[Start of Attachment]

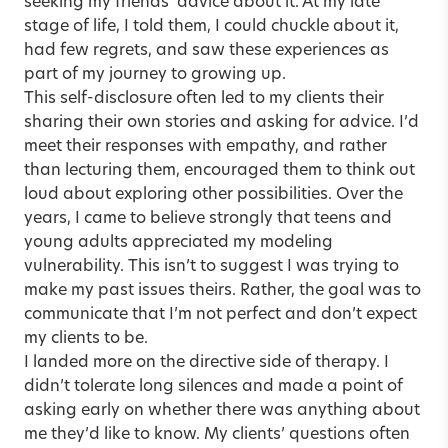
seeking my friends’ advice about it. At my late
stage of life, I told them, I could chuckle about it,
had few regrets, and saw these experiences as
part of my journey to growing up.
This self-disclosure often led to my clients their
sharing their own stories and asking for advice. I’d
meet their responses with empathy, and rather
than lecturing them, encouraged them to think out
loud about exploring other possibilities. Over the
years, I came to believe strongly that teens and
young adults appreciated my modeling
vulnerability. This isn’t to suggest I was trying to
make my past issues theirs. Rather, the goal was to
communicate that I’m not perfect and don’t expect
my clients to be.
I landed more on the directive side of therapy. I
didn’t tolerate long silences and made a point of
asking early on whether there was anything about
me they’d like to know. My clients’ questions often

[End of Attachment]
[Start of Attachment]

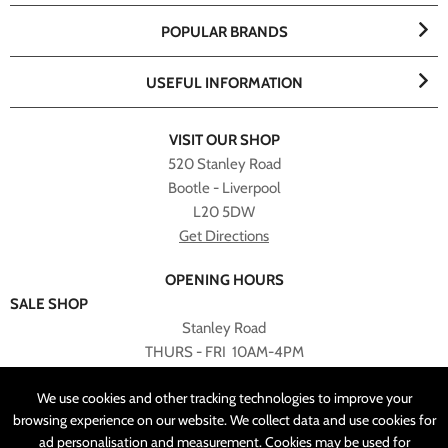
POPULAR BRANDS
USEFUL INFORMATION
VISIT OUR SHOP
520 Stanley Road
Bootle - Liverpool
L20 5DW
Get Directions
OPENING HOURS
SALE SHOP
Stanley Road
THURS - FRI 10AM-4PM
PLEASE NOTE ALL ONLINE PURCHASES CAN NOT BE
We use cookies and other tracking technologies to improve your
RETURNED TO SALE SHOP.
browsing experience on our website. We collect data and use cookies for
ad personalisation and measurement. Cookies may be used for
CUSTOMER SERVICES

[End of Attachment]

Find "USEFUL INFORMATION" in the entries above and copy that whole line exactly, then each line after it through the line that contains "CUSTOMER SERVICES".

Exercise response:
USEFUL INFORMATION
VISIT OUR SHOP
520 Stanley Road
Bootle - Liverpool
L20 5DW
Get Directions
OPENING HOURS
SALE SHOP
Stanley Road
THURS - FRI 10AM-4PM
PLEASE NOTE ALL ONLINE PURCHASES CAN NOT BE
We use cookies and other tracking technologies to improve your
RETURNED TO SALE SHOP.
browsing experience on our website. We collect data and use cookies for
ad personalisation and measurement. Cookies may be used for
CUSTOMER SERVICES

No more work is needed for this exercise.